Добавить в цитаты Настройки чтения

Страница 8 из 14



Но потом вода пошла и шла всю ночь, и мы всю ночь распределяли её по своему зелёному клину.

– Мам, давай сначала польём понемногу, а то вода кончится!

– Не кончится, там дядя сторожит с костылём. Он сказал, иди поливай, я им покажу!

Помню эту картошку и сейчас. Сосед привёз её в сетках на своей арбе, отгородил треть комнаты досками почти в мой рост и уложил горой.

Картошка светилась сквозь сетку, желтовато-кремовая, крупная, одна в одну. Сколько раз я потом вспоминала её золотые бока, её белоснежную рассыпчатую сердцевину! Мы успели, успели ещё попробовать её и варёной, и печённой в золе, даже солить не надо было и чистить тоже, только подуть, перебрасывая из одной ладошки в другую.

И тут, наконец, пришло письмо. Девочка-почтальон несла его отдельно от остальных и кричала ещё издали:

– Танцуй, танцуй, Светка! Вам письмо!

– От папы? – с замиранием сердца спрашиваю я. – Он… живой?

– Это не от папы, письма с фронта не в таких конвертах. Это гражданское письмо, из Ростова. Ладно, можешь не танцевать.

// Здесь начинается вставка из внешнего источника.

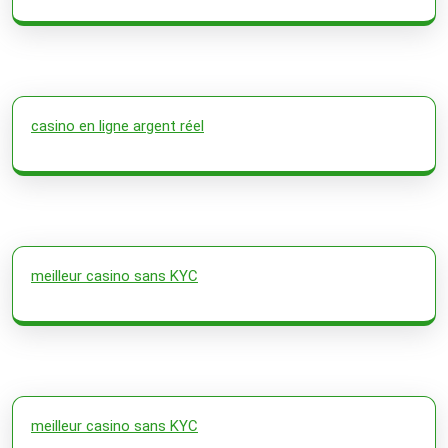
casino en ligne argent réel
meilleur casino sans KYC
meilleur casino sans KYC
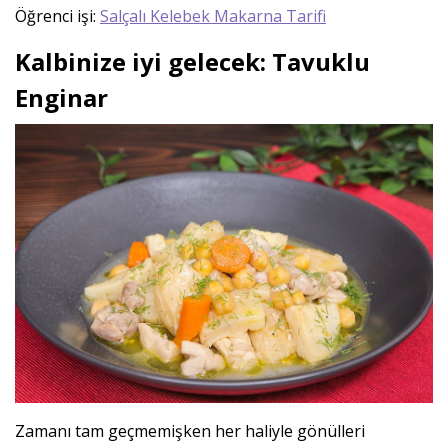
Öğrenci işi:
Salçalı Kelebek Makarna Tarifi
Kalbinize iyi gelecek: Tavuklu
Enginar
Zamanı tam geçmemişken her haliyle gönülleri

Мама прочла его вечером. Она ходила по комнате с письмом и плакала, плакала, я никогда не видела у неё столько слёз, даже когда бабушка умерла.

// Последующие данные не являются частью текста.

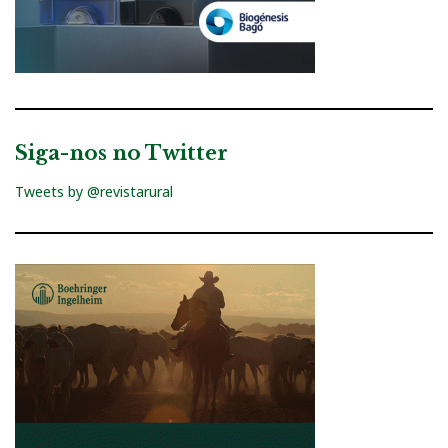
Siga-nos no Twitter
Tweets by @revistarural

– Мама, что там написано? Что-то с папой?

– Нет, нет…

– Наш дом разбомбили?

– Нет, нет, ох, Господи… Убили дедушку.

– В него попала бомба, да?

– Нет, нет… Его расстреляли на площади.

– За что? Он был партизан?

– Он был еврей.

У меня в душе что-то оборвалось и повеяло жгучим холодом.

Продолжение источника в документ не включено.